@XSugarplum,
Shlomo,
Yes, my dismay was authentic in my earlier life, because I have seen so much suffering in the wake of such a tyrannical dogma, based upon a hardhearted and punishing God.
But let me explain myself a little further, if I may. I am neither a theist, nor an atheist, and I am definitely not an agnostic. I am what some people call a mystic.
I guess at first sight, I would certainly appear to be fighting against both sides of this issue. You are very astute to notice this. Perhaps this is because, there are not just two sides, and therefore I am able to holding a third way of looking at it, a whole other perspective. So yes, I want immunity from all punishment, and yes at the very same time, I want freedom.

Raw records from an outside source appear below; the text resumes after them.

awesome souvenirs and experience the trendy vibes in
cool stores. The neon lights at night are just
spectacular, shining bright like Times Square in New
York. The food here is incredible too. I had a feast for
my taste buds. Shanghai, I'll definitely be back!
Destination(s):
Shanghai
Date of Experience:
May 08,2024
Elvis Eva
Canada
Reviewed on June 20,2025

What I want is freedom from both good and evil, and that whole paradigm. I want rather a journey of discovery into what the Ultimate actually is. I am not going to buy any story line in this area. I am going to look directly, some say into my heart (that's close, maybe intuition is closer) and also into my life, and in this way find out for myself.

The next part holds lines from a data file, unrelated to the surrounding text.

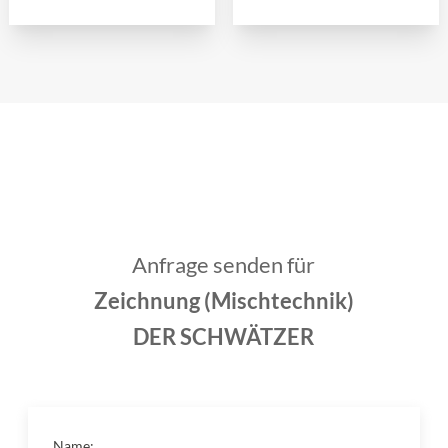
Anfrage senden für
Zeichnung (Mischtechnik)
DER SCHWÄTZER
Name:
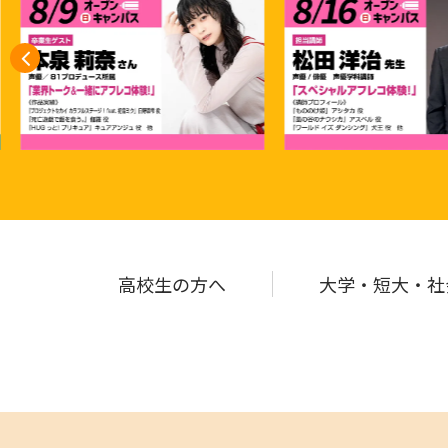
高校生の
方へ
大学・短大・社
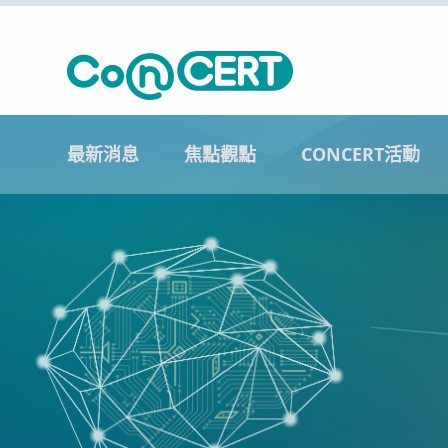
最新消息
焦點觀點
CONCERT活動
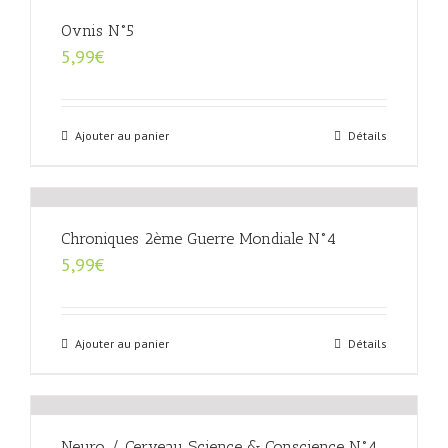
Ovnis N°5
5,99
€
Ajouter au panier
Détails
Chroniques 2ème Guerre Mondiale N°4
5,99
€
Ajouter au panier
Détails
Neuro / Cerveau Science & Conscience N°4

When I started out, all that I had was this genuine longing to know. It has served me well, and it has never left me. It is a loving umbilical between me, and the source, of this I am quite sure.
As is said in Islam, "It (God/Ultimate) longs for me, even more than I long for It."
No, I am not majorly into Islam either. I am closer to Huxley’s Perennial Philosophy, if anything.
So what is this suffering that you claim will teach us lessons? It is simply confusion IMO. We are trained up in an error and buy into an untruth, and we suffer these very thoughts.
We are so steeped in habitual thinking, that it is difficult to see the truth that is right in front of our face, all of the time.